■ **What to do**: Pick out the lines below that include the string "voluptatum".

Start of Excerpted data

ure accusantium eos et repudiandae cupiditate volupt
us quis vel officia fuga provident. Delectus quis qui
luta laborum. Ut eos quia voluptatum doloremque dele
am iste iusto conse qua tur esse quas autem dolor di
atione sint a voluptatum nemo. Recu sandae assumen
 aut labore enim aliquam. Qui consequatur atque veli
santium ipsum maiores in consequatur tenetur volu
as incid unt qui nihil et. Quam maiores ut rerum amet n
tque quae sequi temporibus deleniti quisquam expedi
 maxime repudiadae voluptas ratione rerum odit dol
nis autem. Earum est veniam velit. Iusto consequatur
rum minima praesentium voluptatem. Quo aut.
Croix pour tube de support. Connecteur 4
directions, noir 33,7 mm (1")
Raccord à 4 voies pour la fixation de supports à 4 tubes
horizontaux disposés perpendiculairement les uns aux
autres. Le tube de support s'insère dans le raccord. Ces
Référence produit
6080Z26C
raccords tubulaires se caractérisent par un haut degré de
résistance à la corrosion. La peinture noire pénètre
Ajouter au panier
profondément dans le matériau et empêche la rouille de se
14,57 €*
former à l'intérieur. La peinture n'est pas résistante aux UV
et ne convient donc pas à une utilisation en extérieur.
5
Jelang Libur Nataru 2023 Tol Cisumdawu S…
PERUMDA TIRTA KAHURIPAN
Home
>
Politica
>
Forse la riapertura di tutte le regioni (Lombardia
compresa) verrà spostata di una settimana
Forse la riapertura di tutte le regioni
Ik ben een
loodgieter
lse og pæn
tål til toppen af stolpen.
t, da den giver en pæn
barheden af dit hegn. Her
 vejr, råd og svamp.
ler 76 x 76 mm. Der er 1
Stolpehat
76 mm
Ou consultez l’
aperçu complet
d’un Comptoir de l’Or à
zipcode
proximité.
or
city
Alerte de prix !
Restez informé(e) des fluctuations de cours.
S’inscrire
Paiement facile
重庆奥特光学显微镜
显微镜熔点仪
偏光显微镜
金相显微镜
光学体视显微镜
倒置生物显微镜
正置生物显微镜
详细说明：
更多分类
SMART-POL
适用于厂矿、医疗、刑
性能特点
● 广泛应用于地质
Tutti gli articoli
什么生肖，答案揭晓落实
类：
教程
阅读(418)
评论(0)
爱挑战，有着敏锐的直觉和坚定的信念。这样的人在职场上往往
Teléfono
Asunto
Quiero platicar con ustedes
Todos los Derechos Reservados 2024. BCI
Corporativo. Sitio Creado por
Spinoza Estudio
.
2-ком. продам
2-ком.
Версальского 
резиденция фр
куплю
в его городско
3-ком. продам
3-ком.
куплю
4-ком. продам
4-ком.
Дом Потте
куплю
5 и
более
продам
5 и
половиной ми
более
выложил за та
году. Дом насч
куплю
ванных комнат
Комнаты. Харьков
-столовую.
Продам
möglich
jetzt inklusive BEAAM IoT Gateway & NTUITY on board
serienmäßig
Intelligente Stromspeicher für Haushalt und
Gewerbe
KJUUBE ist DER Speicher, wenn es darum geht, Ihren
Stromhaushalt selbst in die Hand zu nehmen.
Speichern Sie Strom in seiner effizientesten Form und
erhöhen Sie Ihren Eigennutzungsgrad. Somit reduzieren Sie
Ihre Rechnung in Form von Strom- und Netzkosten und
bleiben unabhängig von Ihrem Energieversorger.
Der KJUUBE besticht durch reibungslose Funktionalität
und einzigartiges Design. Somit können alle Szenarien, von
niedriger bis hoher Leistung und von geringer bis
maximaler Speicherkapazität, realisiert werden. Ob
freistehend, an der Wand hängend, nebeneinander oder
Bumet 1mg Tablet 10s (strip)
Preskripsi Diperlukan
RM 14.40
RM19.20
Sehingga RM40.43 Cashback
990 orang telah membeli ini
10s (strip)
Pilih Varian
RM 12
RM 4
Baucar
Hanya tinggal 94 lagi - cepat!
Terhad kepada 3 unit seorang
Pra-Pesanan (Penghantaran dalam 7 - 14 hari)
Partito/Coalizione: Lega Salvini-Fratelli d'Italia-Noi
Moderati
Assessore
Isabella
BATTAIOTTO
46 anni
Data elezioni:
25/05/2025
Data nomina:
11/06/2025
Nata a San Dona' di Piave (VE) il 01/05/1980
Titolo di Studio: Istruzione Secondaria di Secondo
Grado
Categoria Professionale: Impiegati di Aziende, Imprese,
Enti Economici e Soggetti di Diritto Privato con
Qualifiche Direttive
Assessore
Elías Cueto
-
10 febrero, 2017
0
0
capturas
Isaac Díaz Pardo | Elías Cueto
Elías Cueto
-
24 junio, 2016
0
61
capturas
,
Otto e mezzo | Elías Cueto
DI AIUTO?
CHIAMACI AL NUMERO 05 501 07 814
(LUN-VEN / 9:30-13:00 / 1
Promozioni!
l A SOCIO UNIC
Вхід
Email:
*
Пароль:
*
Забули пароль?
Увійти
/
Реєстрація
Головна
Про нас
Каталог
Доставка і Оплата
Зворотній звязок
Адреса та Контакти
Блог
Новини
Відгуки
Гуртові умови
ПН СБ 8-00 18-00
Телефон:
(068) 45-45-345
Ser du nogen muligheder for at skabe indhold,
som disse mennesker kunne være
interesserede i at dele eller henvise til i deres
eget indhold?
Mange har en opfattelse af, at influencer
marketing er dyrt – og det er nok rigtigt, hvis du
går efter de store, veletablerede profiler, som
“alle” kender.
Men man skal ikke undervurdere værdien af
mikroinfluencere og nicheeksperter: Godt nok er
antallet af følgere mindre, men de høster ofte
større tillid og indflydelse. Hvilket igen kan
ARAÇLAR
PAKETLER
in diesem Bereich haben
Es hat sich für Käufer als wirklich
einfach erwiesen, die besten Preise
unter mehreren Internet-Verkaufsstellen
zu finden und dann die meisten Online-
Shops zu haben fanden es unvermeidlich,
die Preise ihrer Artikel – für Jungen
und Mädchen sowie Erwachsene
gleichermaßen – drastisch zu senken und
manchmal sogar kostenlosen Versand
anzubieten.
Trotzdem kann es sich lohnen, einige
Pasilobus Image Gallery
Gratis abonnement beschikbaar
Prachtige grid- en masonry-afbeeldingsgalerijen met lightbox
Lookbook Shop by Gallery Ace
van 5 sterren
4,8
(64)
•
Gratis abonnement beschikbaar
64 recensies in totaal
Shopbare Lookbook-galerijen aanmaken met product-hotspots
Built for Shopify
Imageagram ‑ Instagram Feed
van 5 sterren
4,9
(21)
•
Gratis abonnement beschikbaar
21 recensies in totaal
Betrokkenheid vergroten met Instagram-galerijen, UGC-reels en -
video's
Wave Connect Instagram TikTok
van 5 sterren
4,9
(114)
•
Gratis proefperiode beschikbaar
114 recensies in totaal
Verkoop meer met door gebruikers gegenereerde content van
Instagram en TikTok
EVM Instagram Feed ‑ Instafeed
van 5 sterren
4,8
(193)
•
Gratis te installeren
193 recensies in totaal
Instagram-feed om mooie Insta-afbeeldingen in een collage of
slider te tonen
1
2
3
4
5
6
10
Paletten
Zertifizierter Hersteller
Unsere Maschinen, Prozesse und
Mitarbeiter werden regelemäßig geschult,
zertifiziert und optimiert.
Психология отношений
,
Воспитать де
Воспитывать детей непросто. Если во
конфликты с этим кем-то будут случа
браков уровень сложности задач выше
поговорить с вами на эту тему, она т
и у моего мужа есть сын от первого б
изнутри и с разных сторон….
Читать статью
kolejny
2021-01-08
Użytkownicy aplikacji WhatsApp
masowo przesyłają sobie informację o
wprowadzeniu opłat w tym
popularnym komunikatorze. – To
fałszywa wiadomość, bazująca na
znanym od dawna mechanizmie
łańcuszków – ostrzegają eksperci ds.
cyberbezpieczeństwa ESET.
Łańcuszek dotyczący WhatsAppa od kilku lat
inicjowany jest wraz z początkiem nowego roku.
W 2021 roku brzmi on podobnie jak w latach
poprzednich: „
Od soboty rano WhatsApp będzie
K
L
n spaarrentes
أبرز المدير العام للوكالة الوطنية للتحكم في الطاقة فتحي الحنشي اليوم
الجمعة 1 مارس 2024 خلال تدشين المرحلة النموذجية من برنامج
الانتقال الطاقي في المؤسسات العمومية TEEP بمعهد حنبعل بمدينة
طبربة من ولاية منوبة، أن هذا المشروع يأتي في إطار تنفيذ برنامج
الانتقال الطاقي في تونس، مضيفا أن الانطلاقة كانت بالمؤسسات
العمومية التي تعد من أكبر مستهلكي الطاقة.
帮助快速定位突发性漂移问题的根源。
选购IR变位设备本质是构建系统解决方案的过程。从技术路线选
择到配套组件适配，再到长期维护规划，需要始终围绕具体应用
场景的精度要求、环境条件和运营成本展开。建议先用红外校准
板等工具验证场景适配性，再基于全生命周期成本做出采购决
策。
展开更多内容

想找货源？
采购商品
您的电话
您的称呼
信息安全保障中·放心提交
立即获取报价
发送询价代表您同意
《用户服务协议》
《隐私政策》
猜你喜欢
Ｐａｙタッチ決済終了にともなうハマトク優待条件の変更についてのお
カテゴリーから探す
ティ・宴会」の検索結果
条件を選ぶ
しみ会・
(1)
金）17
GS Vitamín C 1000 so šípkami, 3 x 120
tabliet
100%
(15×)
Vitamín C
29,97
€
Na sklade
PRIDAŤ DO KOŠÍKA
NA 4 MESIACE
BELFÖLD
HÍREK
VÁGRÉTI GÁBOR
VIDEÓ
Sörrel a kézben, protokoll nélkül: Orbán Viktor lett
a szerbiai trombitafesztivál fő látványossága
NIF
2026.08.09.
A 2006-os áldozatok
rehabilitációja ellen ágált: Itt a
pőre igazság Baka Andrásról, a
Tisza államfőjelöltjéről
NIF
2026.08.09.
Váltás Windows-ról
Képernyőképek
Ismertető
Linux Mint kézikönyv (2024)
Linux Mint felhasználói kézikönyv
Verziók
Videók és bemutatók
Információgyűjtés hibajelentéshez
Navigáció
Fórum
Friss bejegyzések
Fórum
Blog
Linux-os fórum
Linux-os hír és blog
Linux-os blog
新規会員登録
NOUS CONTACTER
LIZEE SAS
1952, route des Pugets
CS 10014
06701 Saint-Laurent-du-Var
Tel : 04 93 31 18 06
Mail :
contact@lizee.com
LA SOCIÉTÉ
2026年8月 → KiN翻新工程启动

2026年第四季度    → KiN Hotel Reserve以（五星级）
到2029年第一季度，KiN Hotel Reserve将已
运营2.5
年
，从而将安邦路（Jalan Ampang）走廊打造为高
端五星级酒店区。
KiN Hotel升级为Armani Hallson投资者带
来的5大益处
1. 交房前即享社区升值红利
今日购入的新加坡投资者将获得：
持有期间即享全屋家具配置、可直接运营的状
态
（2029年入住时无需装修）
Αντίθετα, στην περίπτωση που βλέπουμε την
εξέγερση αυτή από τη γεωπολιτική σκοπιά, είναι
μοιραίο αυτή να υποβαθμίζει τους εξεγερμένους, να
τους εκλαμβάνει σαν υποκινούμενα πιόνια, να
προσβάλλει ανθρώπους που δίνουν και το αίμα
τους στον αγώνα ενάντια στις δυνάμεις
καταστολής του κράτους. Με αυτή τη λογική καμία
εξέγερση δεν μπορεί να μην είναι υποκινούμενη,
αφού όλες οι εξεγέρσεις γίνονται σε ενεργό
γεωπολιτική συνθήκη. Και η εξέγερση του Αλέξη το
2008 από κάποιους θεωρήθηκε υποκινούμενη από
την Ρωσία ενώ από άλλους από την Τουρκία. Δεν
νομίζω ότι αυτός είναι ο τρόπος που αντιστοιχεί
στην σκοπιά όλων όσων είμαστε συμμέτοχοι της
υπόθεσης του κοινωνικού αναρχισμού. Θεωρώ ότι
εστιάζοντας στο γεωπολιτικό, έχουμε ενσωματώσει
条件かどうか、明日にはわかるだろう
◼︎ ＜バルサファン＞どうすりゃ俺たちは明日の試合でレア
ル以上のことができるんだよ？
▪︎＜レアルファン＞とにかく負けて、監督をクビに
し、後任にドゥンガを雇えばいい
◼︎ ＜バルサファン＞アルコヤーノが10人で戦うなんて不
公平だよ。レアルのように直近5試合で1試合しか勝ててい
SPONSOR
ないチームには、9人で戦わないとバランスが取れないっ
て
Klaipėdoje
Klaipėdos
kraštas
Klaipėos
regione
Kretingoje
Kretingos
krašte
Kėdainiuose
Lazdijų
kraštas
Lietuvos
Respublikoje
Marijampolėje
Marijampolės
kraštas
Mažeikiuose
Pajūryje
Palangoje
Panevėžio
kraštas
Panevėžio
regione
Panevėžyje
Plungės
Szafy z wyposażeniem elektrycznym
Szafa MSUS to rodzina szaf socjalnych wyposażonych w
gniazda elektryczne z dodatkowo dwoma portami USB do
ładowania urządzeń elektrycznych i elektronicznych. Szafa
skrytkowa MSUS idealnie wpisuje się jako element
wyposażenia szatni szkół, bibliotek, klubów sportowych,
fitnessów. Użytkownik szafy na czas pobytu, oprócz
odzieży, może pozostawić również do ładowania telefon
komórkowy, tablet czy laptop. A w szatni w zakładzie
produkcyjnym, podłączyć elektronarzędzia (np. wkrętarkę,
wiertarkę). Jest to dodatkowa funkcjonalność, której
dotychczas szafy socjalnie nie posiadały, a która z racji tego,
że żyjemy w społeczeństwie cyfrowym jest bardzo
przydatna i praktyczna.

End of Excerpted data

■ **Exercise solution**:
luta laborum. Ut eos quia voluptatum doloremque dele
atione sint a voluptatum nemo. Recu sandae assumen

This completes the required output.